Another thing I'm proud of myself for is my change in attitude. I'm saying yes to things, going out, making plans, taking risks. Sometimes all I want to do is curl up and be still until I have to go back to work because my assumption is that the less I do the less stress I have. As we saw last week, that is entirely incorrect. Now it seems like going out with a friend, for a walk, or to the gym is helping me feel better about work the next day. I get to carry some of that buzz around with me all day and use it as fuel.

The fact that I can even congratulate myself and appreciate what progress I've made rather than dwelling on my mistakes and problems shows that this programme has had some kind of effect on me and my outlook.

So there are two things that I know are next for me now that I've completed this course, other than attempting to always be more mindful and to regularly meditate. The first is more research into self-help: new books, new concepts, new things to learn about. The myriad of different approaches to dealing with anxiety and stress are really interesting, and there may be some things I can learn and talk about on this blog site, things that might help one of you more than Mindfulness.

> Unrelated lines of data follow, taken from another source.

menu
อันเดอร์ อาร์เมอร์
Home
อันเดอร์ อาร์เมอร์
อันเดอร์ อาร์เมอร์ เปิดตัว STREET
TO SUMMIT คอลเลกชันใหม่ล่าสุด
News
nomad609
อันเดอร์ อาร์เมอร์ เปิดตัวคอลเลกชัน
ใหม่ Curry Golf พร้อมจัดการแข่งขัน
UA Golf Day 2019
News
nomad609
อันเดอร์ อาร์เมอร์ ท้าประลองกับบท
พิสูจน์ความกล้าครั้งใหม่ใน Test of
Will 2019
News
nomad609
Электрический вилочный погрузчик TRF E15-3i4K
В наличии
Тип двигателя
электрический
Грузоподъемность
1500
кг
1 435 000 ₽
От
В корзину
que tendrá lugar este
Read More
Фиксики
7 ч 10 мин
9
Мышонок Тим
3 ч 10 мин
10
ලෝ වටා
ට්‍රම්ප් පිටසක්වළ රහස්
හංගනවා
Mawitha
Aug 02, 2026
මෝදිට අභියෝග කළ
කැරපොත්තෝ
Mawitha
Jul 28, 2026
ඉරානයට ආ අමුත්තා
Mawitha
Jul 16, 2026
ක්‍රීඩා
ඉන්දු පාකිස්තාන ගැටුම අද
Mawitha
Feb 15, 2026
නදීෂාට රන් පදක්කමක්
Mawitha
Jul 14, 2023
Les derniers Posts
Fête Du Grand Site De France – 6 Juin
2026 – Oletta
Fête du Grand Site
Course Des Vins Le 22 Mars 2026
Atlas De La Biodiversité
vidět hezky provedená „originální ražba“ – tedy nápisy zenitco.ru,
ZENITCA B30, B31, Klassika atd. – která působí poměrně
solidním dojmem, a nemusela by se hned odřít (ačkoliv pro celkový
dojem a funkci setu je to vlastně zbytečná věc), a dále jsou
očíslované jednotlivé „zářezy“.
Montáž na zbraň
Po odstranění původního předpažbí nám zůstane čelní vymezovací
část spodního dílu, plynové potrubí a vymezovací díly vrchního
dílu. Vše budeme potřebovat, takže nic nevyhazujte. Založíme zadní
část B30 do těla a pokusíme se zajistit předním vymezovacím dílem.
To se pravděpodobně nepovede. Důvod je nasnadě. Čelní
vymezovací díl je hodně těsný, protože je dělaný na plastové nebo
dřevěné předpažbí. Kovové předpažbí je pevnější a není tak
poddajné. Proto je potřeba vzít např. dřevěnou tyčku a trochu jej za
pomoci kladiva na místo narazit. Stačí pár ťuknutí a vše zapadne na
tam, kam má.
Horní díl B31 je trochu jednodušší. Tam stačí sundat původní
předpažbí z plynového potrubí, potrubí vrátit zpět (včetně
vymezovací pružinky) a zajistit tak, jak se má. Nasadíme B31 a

The second thing is going back for more therapy. That might sound strange because it probably reads like I'm in a good place emotionally, and actually I am. I'm a lot better than I have been, the problem is that when I finished my IAPT sessions I knew I had a lot more to learn and get to grips with. The thing with therapy is you don't have to wait until you're at rock bottom to seek treatment - just because I'm in a good place now doesn't mean I will be in a month or two's time, and what I can learn with IAPT, using it along with my Mindfulness training, will help me deal with those highs and lows and learn about what triggers my low moments at a deeper level.

Image is from the blog of Julianna Swaney http://blog.juliannaswaney.com/2014/01/thanks.html


Thank you for following me on this unexpected journey! I've enjoyed this little project, and it seems other people have too. I will attempt to keep my posting schedule as regular (ish) as it has been but with new, different things! I have an ask.fm if you have questions or suggestions, you can follow me on twitter @JaxxOLantern for updates and strange things, and I am working on re-launching my old fiction blog! I thought it would be better to have a space specifically for writing fiction and a space specifically for blogging, and I may do little commentaries or blog posts about my stories or about aspects of writing so there can be a nice connection between the two places.

I'm excited for the future, and for doing better, but I shall be mindful for right now and appreciate this good feeling, this here and now.